Recorded data
********************

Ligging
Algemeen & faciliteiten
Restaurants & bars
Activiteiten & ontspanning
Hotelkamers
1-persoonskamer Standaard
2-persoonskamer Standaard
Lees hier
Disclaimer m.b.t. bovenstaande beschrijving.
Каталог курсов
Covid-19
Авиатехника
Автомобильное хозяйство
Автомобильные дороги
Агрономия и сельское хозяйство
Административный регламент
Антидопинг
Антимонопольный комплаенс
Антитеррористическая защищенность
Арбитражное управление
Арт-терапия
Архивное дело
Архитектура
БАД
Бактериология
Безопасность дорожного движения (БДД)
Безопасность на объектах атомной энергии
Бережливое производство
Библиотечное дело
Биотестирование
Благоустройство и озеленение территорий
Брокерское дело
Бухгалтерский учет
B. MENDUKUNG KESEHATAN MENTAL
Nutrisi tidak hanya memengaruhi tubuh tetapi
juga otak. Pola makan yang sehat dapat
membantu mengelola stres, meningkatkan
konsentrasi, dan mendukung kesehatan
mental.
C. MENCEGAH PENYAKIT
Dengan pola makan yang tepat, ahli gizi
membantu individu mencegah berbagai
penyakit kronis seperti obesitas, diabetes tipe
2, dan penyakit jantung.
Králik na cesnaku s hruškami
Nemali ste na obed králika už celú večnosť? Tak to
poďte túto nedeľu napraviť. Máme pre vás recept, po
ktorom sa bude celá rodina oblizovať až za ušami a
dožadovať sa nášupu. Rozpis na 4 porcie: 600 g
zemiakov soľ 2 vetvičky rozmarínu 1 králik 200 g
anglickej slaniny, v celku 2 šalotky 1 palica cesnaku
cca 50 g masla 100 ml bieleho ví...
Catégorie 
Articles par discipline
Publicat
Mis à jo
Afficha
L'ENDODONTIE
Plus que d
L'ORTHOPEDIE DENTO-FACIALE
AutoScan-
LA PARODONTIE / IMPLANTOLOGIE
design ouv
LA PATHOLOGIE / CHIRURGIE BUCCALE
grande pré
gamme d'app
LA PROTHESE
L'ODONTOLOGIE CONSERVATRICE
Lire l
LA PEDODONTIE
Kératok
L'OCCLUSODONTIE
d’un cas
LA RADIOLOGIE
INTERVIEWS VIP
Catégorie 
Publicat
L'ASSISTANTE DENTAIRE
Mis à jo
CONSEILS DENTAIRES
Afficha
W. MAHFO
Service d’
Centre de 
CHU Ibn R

********************

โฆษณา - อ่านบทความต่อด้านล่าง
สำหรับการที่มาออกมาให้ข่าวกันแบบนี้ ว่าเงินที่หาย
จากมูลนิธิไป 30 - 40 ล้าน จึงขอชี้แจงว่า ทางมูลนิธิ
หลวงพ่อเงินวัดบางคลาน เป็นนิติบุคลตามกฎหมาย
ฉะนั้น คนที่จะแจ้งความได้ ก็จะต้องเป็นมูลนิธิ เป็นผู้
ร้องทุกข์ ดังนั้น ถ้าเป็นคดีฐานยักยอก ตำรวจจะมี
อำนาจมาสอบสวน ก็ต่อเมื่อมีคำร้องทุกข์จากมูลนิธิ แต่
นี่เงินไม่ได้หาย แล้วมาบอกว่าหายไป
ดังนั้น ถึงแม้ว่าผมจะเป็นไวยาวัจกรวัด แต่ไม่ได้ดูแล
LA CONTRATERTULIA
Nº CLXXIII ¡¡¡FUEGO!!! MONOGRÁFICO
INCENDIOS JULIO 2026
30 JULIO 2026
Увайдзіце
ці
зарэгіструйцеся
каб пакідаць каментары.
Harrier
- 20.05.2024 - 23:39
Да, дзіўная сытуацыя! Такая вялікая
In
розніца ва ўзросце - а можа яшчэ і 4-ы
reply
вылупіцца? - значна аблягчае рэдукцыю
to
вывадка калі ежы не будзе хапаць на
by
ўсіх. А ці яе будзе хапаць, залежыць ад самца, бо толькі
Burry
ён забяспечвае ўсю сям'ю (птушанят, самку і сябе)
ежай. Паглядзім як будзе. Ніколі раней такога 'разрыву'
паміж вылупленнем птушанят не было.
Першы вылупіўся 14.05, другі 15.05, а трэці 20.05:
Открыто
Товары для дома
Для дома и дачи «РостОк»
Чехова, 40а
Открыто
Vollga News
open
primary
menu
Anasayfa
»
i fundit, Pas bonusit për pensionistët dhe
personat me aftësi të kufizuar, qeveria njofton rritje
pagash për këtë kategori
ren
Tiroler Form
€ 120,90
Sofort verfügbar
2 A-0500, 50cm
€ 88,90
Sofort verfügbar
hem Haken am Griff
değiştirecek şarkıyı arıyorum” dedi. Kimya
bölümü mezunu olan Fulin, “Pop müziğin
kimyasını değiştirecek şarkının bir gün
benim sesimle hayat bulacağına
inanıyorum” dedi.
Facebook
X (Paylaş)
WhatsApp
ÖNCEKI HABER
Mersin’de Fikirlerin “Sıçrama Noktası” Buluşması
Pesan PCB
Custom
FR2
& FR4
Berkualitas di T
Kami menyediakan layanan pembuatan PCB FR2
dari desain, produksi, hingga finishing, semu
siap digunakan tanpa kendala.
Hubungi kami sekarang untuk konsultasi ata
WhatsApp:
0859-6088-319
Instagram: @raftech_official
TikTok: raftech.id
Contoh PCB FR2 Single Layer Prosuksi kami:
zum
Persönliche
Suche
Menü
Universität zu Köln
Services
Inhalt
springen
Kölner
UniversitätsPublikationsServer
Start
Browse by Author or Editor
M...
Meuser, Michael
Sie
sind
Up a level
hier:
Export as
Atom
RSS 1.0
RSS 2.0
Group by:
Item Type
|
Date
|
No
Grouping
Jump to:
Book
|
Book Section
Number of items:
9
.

********************

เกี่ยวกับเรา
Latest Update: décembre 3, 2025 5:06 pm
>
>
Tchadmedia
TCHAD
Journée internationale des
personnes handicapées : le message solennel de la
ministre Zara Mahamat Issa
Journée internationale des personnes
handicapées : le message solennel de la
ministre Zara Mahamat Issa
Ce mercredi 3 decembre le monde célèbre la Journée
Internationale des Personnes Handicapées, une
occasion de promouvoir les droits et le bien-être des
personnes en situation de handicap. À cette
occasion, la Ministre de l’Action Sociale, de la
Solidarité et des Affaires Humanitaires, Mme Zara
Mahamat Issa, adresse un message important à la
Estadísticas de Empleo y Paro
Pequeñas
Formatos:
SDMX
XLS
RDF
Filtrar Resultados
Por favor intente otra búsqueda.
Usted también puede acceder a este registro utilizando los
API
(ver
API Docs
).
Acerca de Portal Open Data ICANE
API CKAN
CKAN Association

********************

**THE TASK**
From the line that has "Solidarité et des" through the line that has "CKAN Association", copy every line exactly as it appears above, and leave out all others.

**REPLY TO THE EXERCISE**
Solidarité et des Affaires Humanitaires, Mme Zara
Mahamat Issa, adresse un message important à la
Estadísticas de Empleo y Paro
Pequeñas
Formatos:
SDMX
XLS
RDF
Filtrar Resultados
Por favor intente otra búsqueda.
Usted también puede acceder a este registro utilizando los
API
(ver
API Docs
).
Acerca de Portal Open Data ICANE
API CKAN
CKAN Association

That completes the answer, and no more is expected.